The internet is more than a means to an end for the music industry. It is a tool that if used carefully can build an artist or group and propel them into desired success. As highlighted in an article on Social Media Week, musicians are not marketers by profession and so knowing how to use one’s social media properly can be a huge, inexpensive asset.
“I think it can be difficult sometimes for artists to know how to connect on social media, or maybe they don’t want to do it personally,” said Fiscus. “But from a business standpoint, it’s exposure you don’t necessarily have to pay for. In the past it wouldn’t have been so important, but anyone entering music or entertainment at any level needs to understand the internet pretty well.”
In order to avoid the negative aspects of social media, artists must be cognizant of their impact on their platforms. As social media at its basis was created for communicative purposes, artists should seek to do more than use online platforms to sell something. As Winnen suggested, being successful in the music industry is about building and preserving a career in a positive manner, carefully using the internet as a resource in doing so. What happens on social media is, for artists, more about the messages communicated and less about numbers.
“Do not measure yourself by ‘followers’ and ‘likes.’ Your work is valuable if you are communicating something to someone, whether it be one person or 1 million,” said Winnen.

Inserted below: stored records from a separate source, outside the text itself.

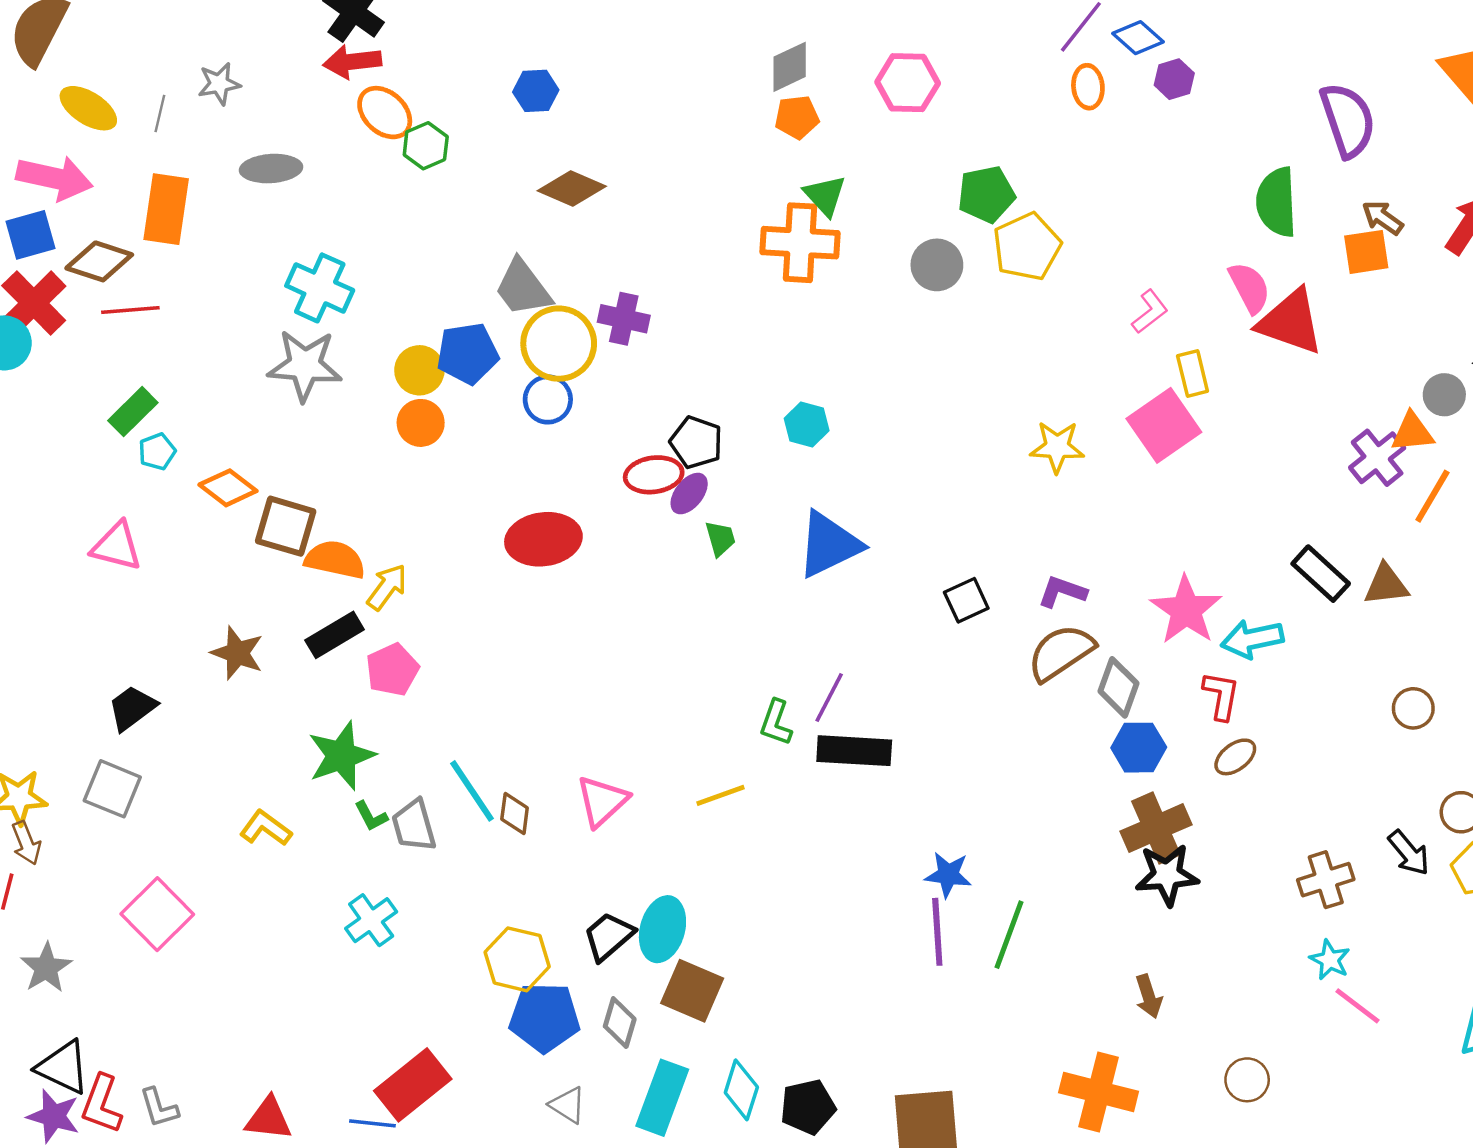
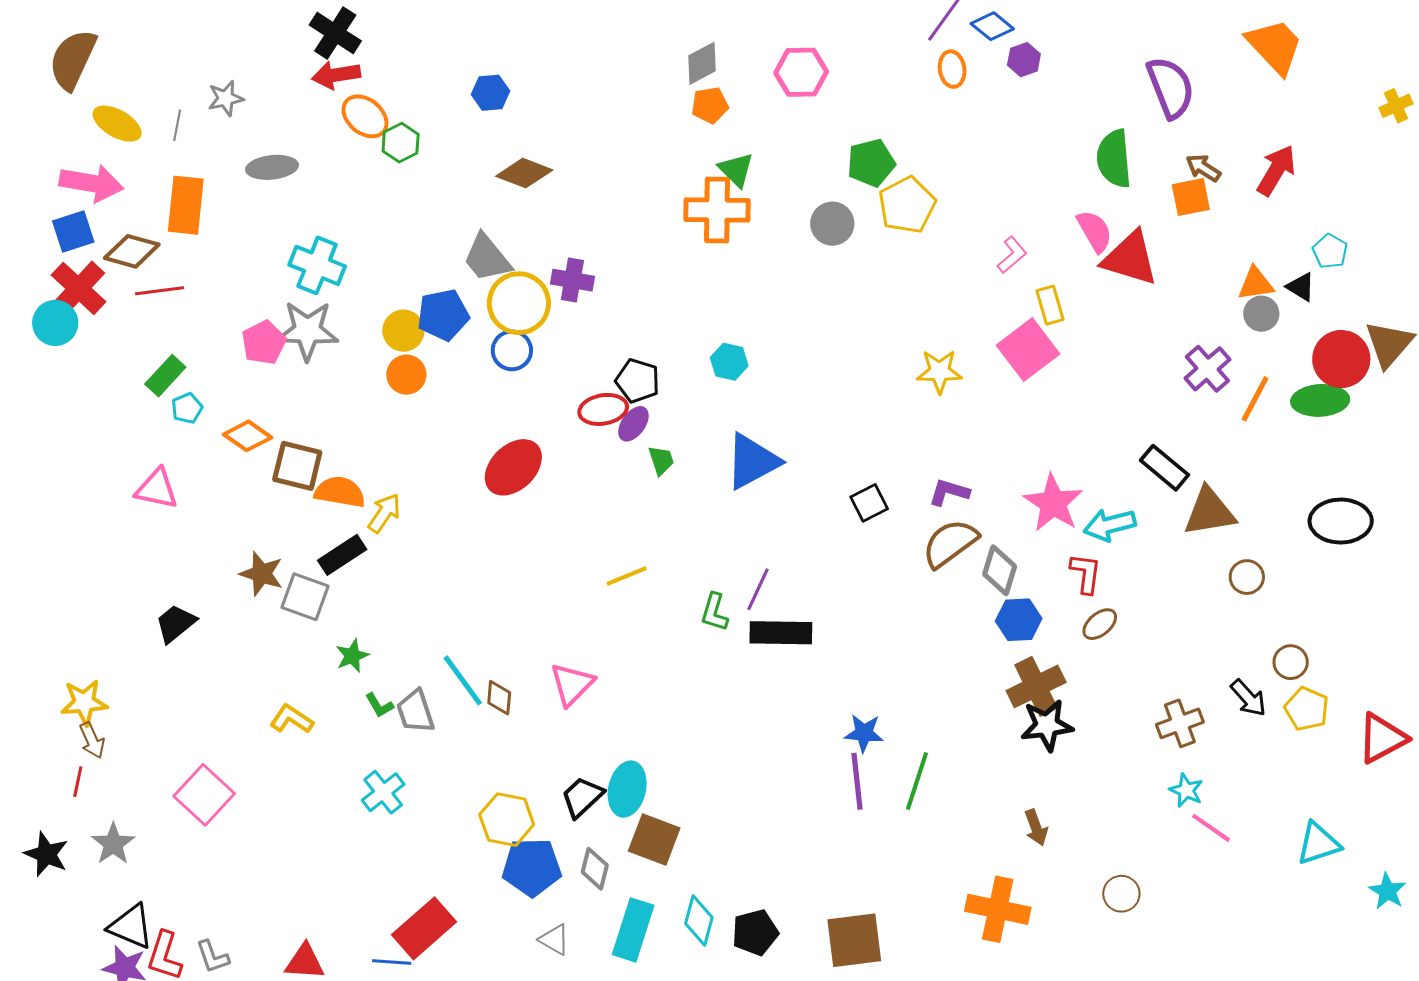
orange triangle: (1412, 432) -> (1256, 284), moved
red ellipse: (543, 539) -> (513, 467), turned -34
brown triangle: (1386, 585) -> (1209, 512), moved, size x1.4
pink pentagon: (392, 670) -> (264, 343), moved
green star: (341, 756) -> (352, 656), size x0.6
gray square: (112, 789) -> (305, 597), moved
yellow line: (721, 795) -> (627, 576), moved

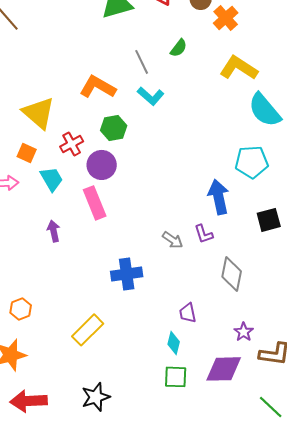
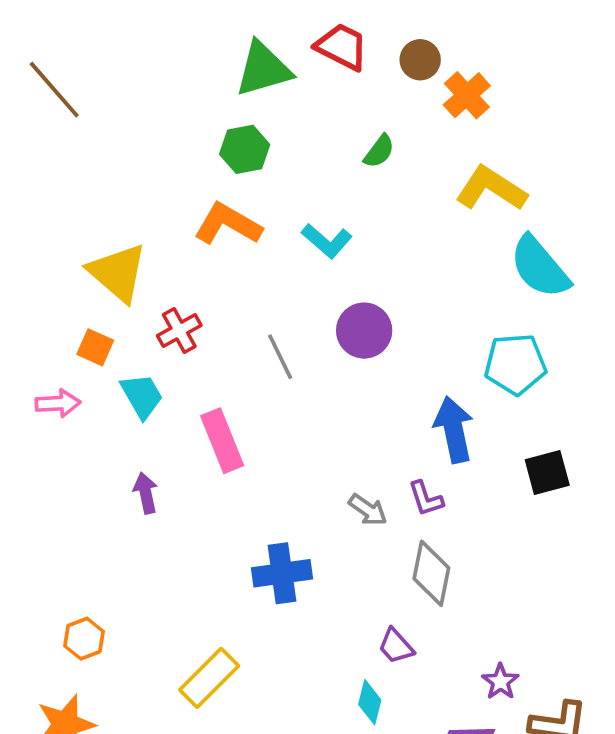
gray line: (142, 62) -> (280, 357), moved
green hexagon: (114, 128) -> (245, 149), moved
purple circle: (102, 165) -> (364, 331), moved
gray diamond: (232, 274) -> (431, 573), moved
purple trapezoid: (188, 313) -> (396, 646), turned -30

Keeping up with online demand might not be the simplest task, but it is a way in which bands like COIN have disseminated messages and ultimately increased fanship. However, the existence of the internet and social media has not defined and should not define music. Sure, the internet is a powerful tool that joins the hands of musicians and their consumers, but the music and its purpose remain the same.
“I think that as long artists are making work to communicate a message, convey the wide range of emotions, or to make an artistic and thoughtful footprint during the span of our lifetime and not just sell the work or play into gimmicks or trends, we’ll be OK,” said Winnen.